## Description of the task
The lines below, from the one containing "Star Wars –" through the one containing "O conteúdo deste", should be set down exactly, with no pictures and nothing else.

## Material to process
——

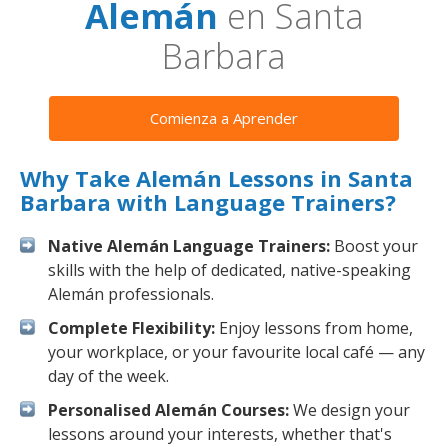
Alemán
en Santa
Barbara
Comienza a Aprender
Why Take Alemán Lessons in Santa
Barbara with Language Trainers?
Native Alemán Language Trainers:
Boost your
skills with the help of dedicated, native-speaking
Alemán professionals.
Complete Flexibility:
Enjoy lessons from home,
your workplace, or your favourite local café — any
day of the week.
Personalised Alemán Courses:
We design your
lessons around your interests, whether that's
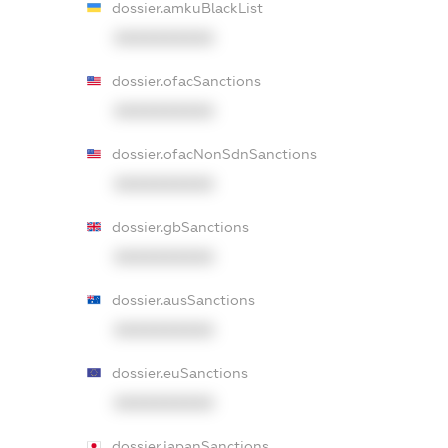
dossier.amkuBlackList
XXXXXXXXXX
dossier.ofacSanctions
XXXXXXXXXX
dossier.ofacNonSdnSanctions
XXXXXXXXXX
dossier.gbSanctions
XXXXXXXXXX
dossier.ausSanctions
XXXXXXXXXX
dossier.euSanctions
XXXXXXXXXX
dossier.japanSanctions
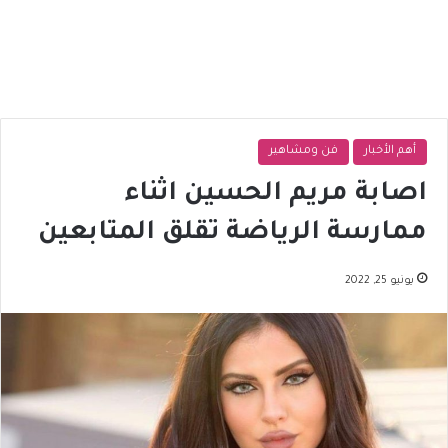
أهم الأخبار
فن ومشاهير
اصابة مريم الحسين اثناء
ممارسة الرياضة تقلق المتابعين
يونيو 25, 2022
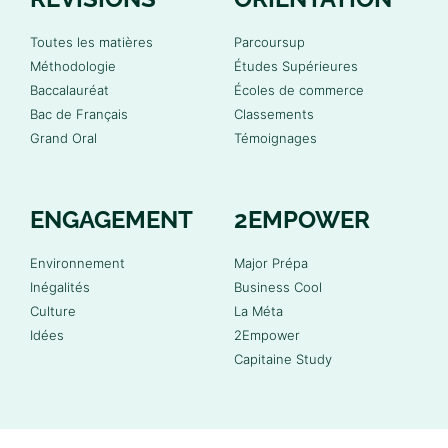
Toutes les matières
Parcoursup
Méthodologie
Études Supérieures
Baccalauréat
Écoles de commerce
Bac de Français
Classements
Grand Oral
Témoignages
ENGAGEMENT
2EMPOWER
Environnement
Major Prépa
Inégalités
Business Cool
Culture
La Méta
Idées
2Empower
Capitaine Study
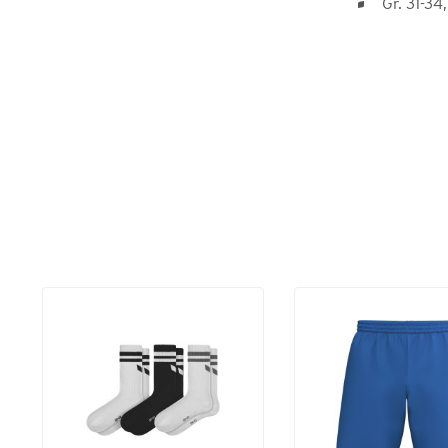
Gr. 31-34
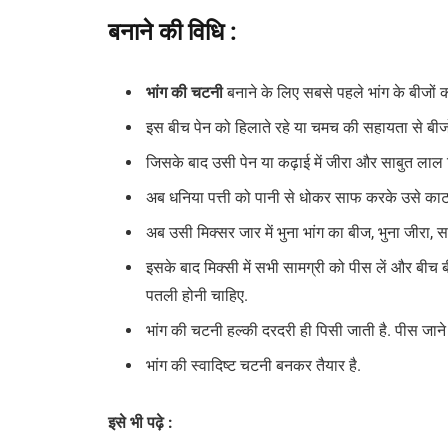
बनाने की वि​धि :
भांग की चटनी
बनाने के लिए सबसे पहले भांग के बीजों क
इस बीच पेन को हिलाते रहे या चमच की सहायता से बीजों
जिसके बाद उसी पेन या कढ़ाई में जीरा और साबुत लाल मि
अब धनिया पत्ती को पानी से धोकर साफ करके उसे काट ले
अब उसी मिक्सर जार में भुना भांग का बीज, भुना जीरा, स
इसके बाद मिक्सी में सभी सामग्री को पीस लें और बीच 
पतली होनी चाहिए.
भांग की चटनी हल्की दरदरी ही पिसी जाती है. पीस जाने 
भांग की स्वादिष्ट चटनी बनकर तैयार है.
इसे भी पढ़े :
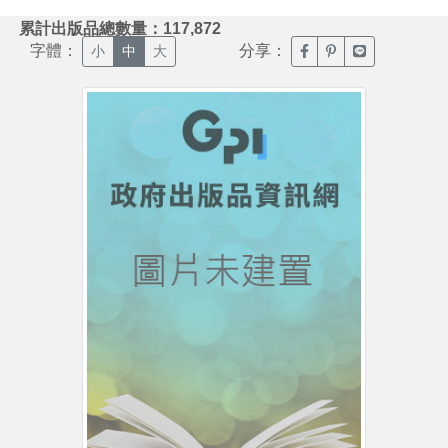
:::
累計出版品總數量：117,872
字體：
分享：
臉書分享(另開新視窗)
噗浪分享(另開新視
Line分享(另
小
中
大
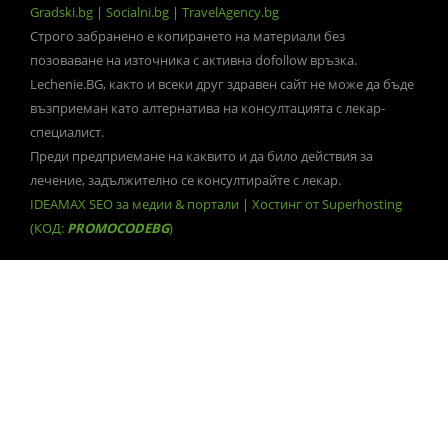
Gradski.bg
|
Socialni.bg
|
TravelAgency.bg
Строго забранено е копирането на материали без
позоваване на източника с активна dofollow връзка.
Lechenie.BG, както и всеки друг здравен сайт не може да бъде
възприеман като алтернатива на консултацията с лекар-
специалист.
Преди предприемане на каквито и да било действия за
лечение, задължително се консултирайте с лекар.
IDEAMAX SEO за медии & портали
|
Хостинг от Superhosting
(КОД:
PROMOCODEBG
)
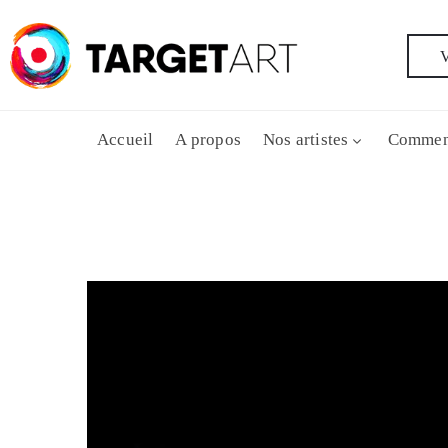
V
Accueil
A propos
Nos artistes
Commen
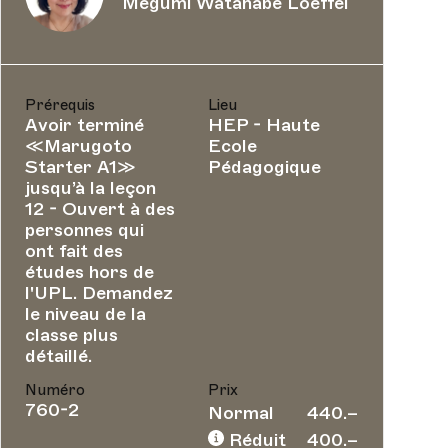
Megumi Watanabe Loeffel
Prérequis
Lieu
Avoir terminé
HEP - Haute
≪Marugoto
Ecole
Starter A1≫
Pédagogique
jusqu’à la leçon
12 - Ouvert à des
personnes qui
ont fait des
études hors de
l'UPL. Demandez
le niveau de la
classe plus
détaillé.
Numéro
Prix
760-2
Normal
440.–
Réduit
400.–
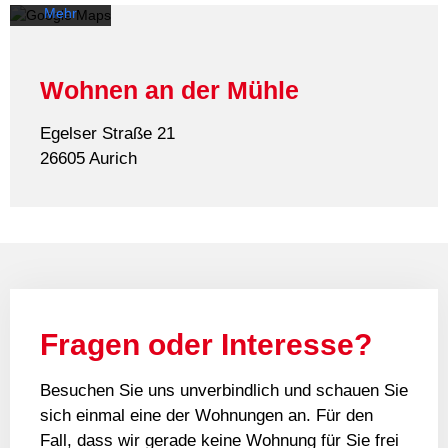
Mehr
erfahren
Karte
Wohnen an der Mühle
laden
Egelser Straße 21
Google
26605 Aurich
Maps immer
entsperren
Fragen oder Interesse?
Besuchen Sie uns unverbindlich und schauen Sie
sich einmal eine der Wohnungen an. Für den
Fall, dass wir gerade keine Wohnung für Sie frei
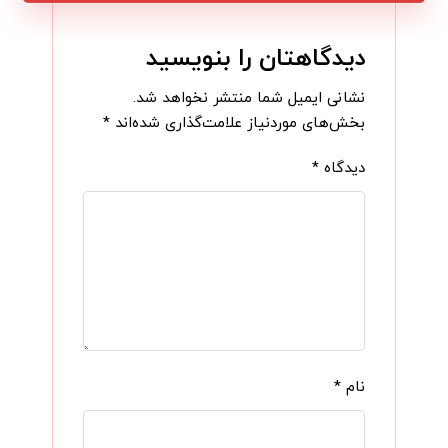
دیدگاهتان را بنویسید
نشانی ایمیل شما منتشر نخواهد شد.
بخش‌های موردنیاز علامت‌گذاری شده‌اند
*
دیدگاه
*
نام
*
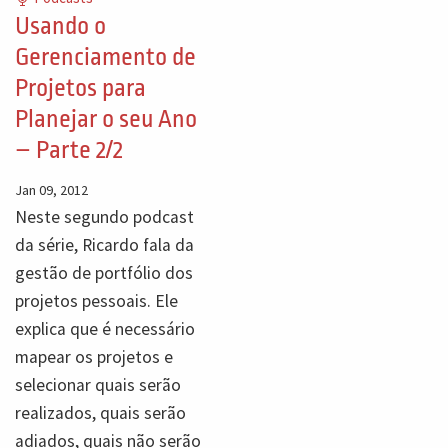
Usando o
Gerenciamento de
Projetos para
Planejar o seu Ano
– Parte 2/2
Jan 09, 2012
Neste segundo podcast
da série, Ricardo fala da
gestão de portfólio dos
projetos pessoais. Ele
explica que é necessário
mapear os projetos e
selecionar quais serão
realizados, quais serão
adiados, quais não serão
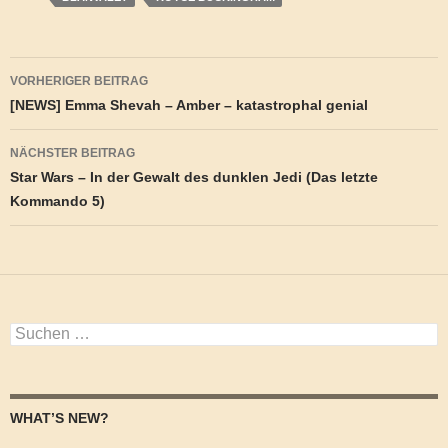
Beitragsnavigation
VORHERIGER BEITRAG
[NEWS] Emma Shevah – Amber – katastrophal genial
NÄCHSTER BEITRAG
Star Wars – In der Gewalt des dunklen Jedi (Das letzte
Kommando 5)
Suchen
nach:
WHAT’S NEW?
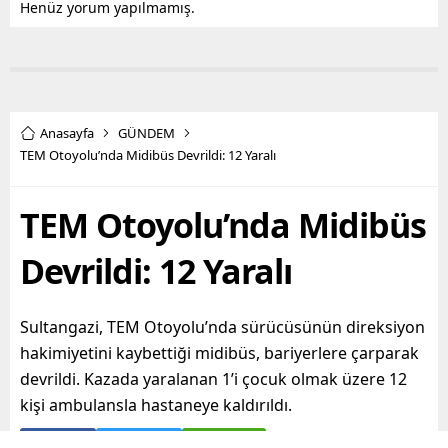
Henüz yorum yapılmamış.
Anasayfa
GÜNDEM
TEM Otoyolu’nda Midibüs Devrildi: 12 Yaralı
TEM Otoyolu’nda Midibüs
Devrildi: 12 Yaralı
Sultangazi, TEM Otoyolu’nda sürücüsünün direksiyon
hakimiyetini kaybettiği midibüs, bariyerlere çarparak
devrildi. Kazada yaralanan 1’i çocuk olmak üzere 12
kişi ambulansla hastaneye kaldırıldı.
Paylaş
Tweetle
Gönder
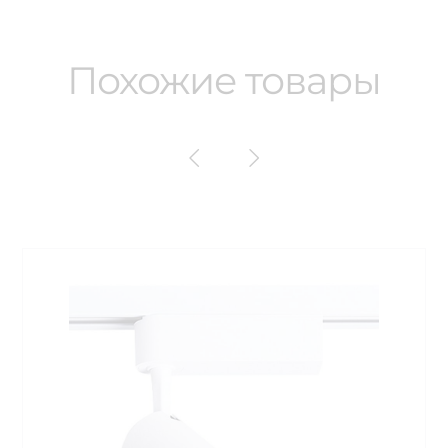
Похожие товары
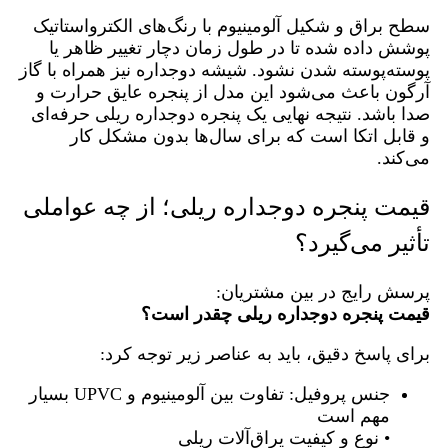
سطح براق و شکیل آلومینیوم با رنگ‌های الکترواستاتیک
پوشش داده شده تا در طول زمان دچار تغییر ظاهر یا
پوسته‌پوسته شدن نشود. شیشه دوجداره نیز همراه با گاز
آرگون باعث می‌شود این مدل از پنجره عایق حرارت و
صدا باشد. نتیجه نهایی یک پنجره دوجداره ریلی حرفه‌ای‌
و قابل‌ اتکا است که برای سال‌ها بدون مشکل کار
می‌کند.
قیمت پنجره دوجداره ریلی؛ از چه عواملی
تأثیر می‌گیرد؟
پرسش رایج در بین مشتریان:
قیمت پنجره دوجداره ریلی چقدر است؟
برای پاسخ دقیق، باید به عناصر زیر توجه کرد:
جنس پروفیل: تفاوت بین آلومینیوم و UPVC بسیار
مهم است
• نوع و کیفیت یراق‌آلات ریلی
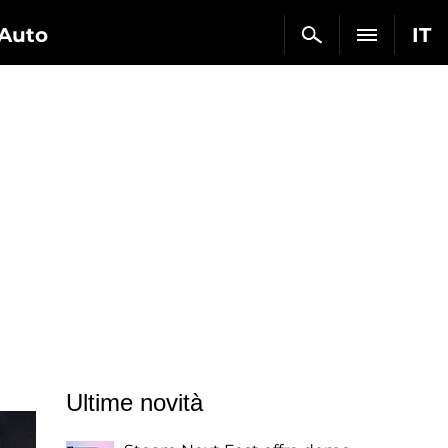
Auto
IT
Ultime novità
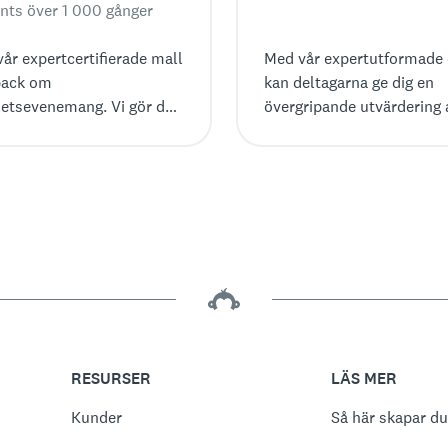
nts över 1 000 gånger
vår expertcertifierade mall
Med vår expertutformade 
back om
kan deltagarna ge dig en
hetsevenemang. Vi gör det
övergripande utvärdering 
t få feedback, med allt
upplevelsen samt mer det
pelfrågor till kraftfulla
synpunkter på vad de gill
rktyg.
inte gillade.
RESURSER
LÄS MER
Kunder
Så här skapar du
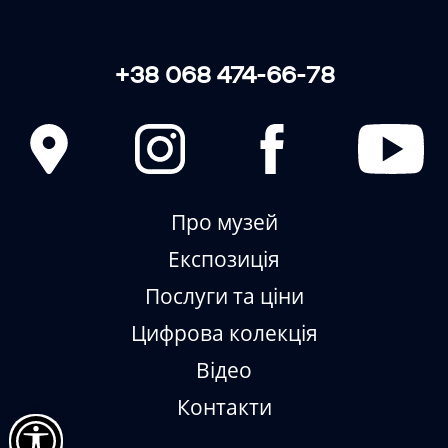
ВІДТВОРЮЄМО
+38 068 474-66-78
Про музей
Експозиція
Послуги та ціни
Цифрова колекція
Відео
Контакти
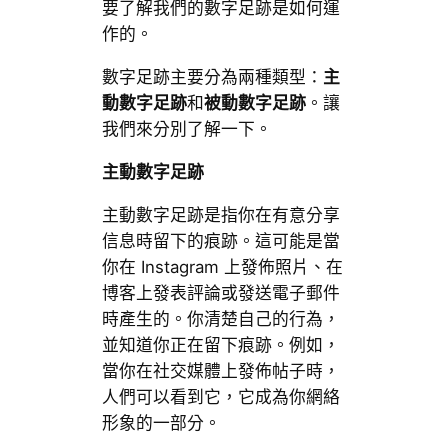
要了解我們的數字足跡是如何運
作的。
數字足跡主要分為兩種類型：
主
動數字足跡
和
被動數字足跡
。讓
我們來分別了解一下。
主動數字足跡
主動數字足跡是指你在有意分享
信息時留下的痕跡。這可能是當
你在 Instagram 上發佈照片、在
博客上發表評論或發送電子郵件
時產生的。你清楚自己的行為，
並知道你正在留下痕跡。例如，
當你在社交媒體上發佈帖子時，
人們可以看到它，它成為你網絡
形象的一部分。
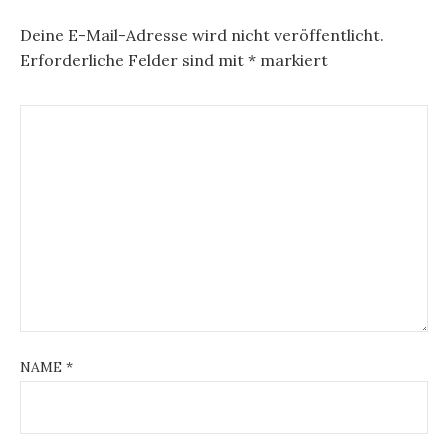
Deine E-Mail-Adresse wird nicht veröffentlicht.
Erforderliche Felder sind mit
*
markiert
NAME
*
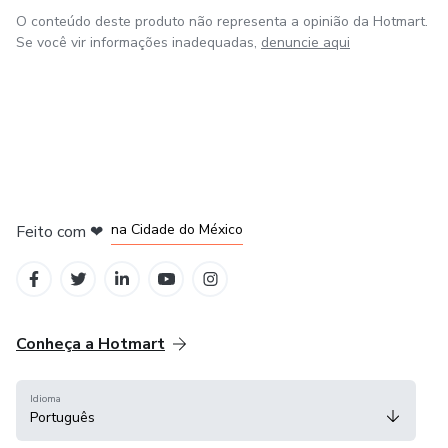
O conteúdo deste produto não representa a opinião da Hotmart.
Se você vir informações inadequadas,
denuncie aqui
em Bogotá
em Amsterdam
em Madrid
na Cidade do México
Feito com
❤
em Belo Horizonte
Conheça a Hotmart
Idioma
Português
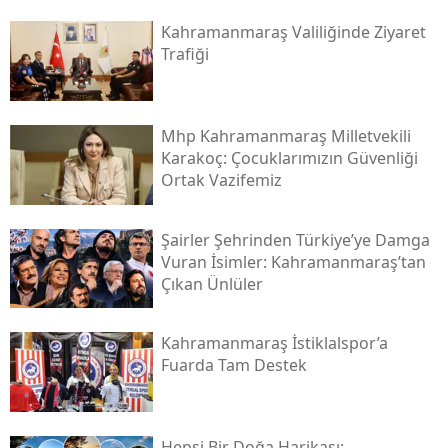
Kahramanmaraş Valiliğinde Ziyaret
Trafiği
Mhp Kahramanmaraş Milletvekili
Karakoç: Çocuklarımızın Güvenliği
Ortak Vazifemiz
Şairler Şehrinden Türkiye’ye Damga
Vuran İsimler: Kahramanmaraş’tan
Çıkan Ünlüler
Kahramanmaraş İstiklalspor’a
Fuarda Tam Destek
Hepsi Bir Doğa Harikası:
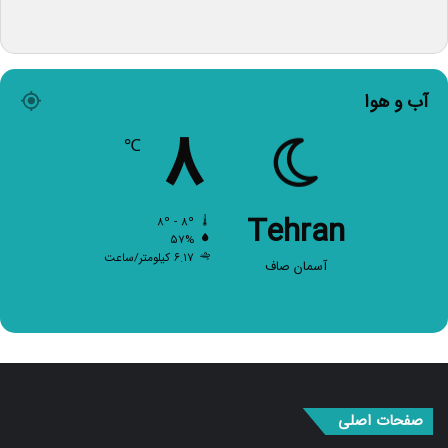
آب و هوا
۸
℃
Tehran
۸º - ۸º
۵۷%
۶.۱۷ کیلومتر/ساعت
آسمان صاف
صفحات اصلی
صفحه اصلی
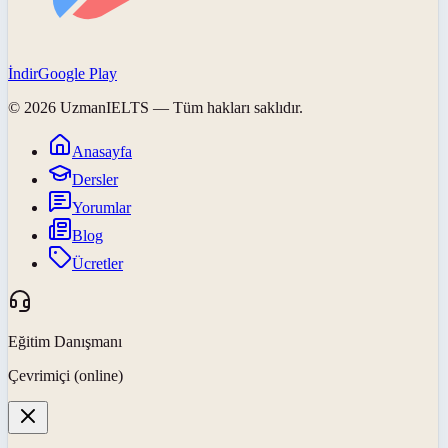
İndir
Google Play
©
2026
UzmanIELTS
— Tüm hakları saklıdır.
Anasayfa
Dersler
Yorumlar
Blog
Ücretler
Eğitim Danışmanı
Çevrimiçi (online)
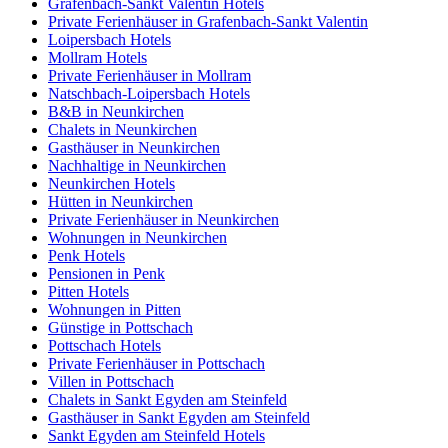
Grafenbach-Sankt Valentin Hotels
Private Ferienhäuser in Grafenbach-Sankt Valentin
Loipersbach Hotels
Mollram Hotels
Private Ferienhäuser in Mollram
Natschbach-Loipersbach Hotels
B&B in Neunkirchen
Chalets in Neunkirchen
Gasthäuser in Neunkirchen
Nachhaltige in Neunkirchen
Neunkirchen Hotels
Hütten in Neunkirchen
Private Ferienhäuser in Neunkirchen
Wohnungen in Neunkirchen
Penk Hotels
Pensionen in Penk
Pitten Hotels
Wohnungen in Pitten
Günstige in Pottschach
Pottschach Hotels
Private Ferienhäuser in Pottschach
Villen in Pottschach
Chalets in Sankt Egyden am Steinfeld
Gasthäuser in Sankt Egyden am Steinfeld
Sankt Egyden am Steinfeld Hotels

——

## Task answer
Star Wars – In der Gewalt des dunklen Jedi (Das letzte
Kommando 5)
Suchen
nach:
WHAT’S NEW?
Henüz yorum yapılmamış.
Anasayfa
GÜNDEM
TEM Otoyolu’nda Midibüs Devrildi: 12 Yaralı
TEM Otoyolu’nda Midibüs
Devrildi: 12 Yaralı
Sultangazi, TEM Otoyolu’nda sürücüsünün direksiyon
hakimiyetini kaybettiği midibüs, bariyerlere çarparak
devrildi. Kazada yaralanan 1’i çocuk olmak üzere 12
kişi ambulansla hastaneye kaldırıldı.
Paylaş
Tweetle
Gönder
Похожие товары
سطح براق و شکیل آلومینیوم با رنگ‌های الکترواستاتیک
پوشش داده شده تا در طول زمان دچار تغییر ظاهر یا
پوسته‌پوسته شدن نشود. شیشه دوجداره نیز همراه با گاز
آرگون باعث می‌شود این مدل از پنجره عایق حرارت و
صدا باشد. نتیجه نهایی یک پنجره دوجداره ریلی حرفه‌ای‌
و قابل‌ اتکا است که برای سال‌ها بدون مشکل کار
می‌کند.
قیمت پنجره دوجداره ریلی؛ از چه عواملی
تأثیر می‌گیرد؟
پرسش رایج در بین مشتریان:
قیمت پنجره دوجداره ریلی چقدر است؟
برای پاسخ دقیق، باید به عناصر زیر توجه کرد:
جنس پروفیل: تفاوت بین آلومینیوم و UPVC بسیار
مهم است
• نوع و کیفیت یراق‌آلات ریلی
Auto
IT
Ultime novità
nts över 1 000 gånger
vår expertcertifierade mall
Med vår expertutformade 
back om
kan deltagarna ge dig en
hetsevenemang. Vi gör det
övergripande utvärdering 
t få feedback, med allt
upplevelsen samt mer det
pelfrågor till kraftfulla
synpunkter på vad de gill
rktyg.
inte gillade.
RESURSER
LÄS MER
Kunder
Så här skapar du
ВІДТВОРЮЄМО
+38 068 474-66-78
Про музей
Експозиція
Послуги та ціни
Цифрова колекція
Відео
Контакти
要了解我們的數字足跡是如何運
作的。
數字足跡主要分為兩種類型：
主
動數字足跡
和
被動數字足跡
。讓
我們來分別了解一下。
主動數字足跡
主動數字足跡是指你在有意分享
信息時留下的痕跡。這可能是當
你在 Instagram 上發佈照片、在
博客上發表評論或發送電子郵件
時產生的。你清楚自己的行為，
並知道你正在留下痕跡。例如，
當你在社交媒體上發佈帖子時，
人們可以看到它，它成為你網絡
形象的一部分。
Deine E-Mail-Adresse wird nicht veröffentlicht.
Erforderliche Felder sind mit
*
markiert
NAME
*
O conteúdo deste produto não representa a opinião da Hotmart.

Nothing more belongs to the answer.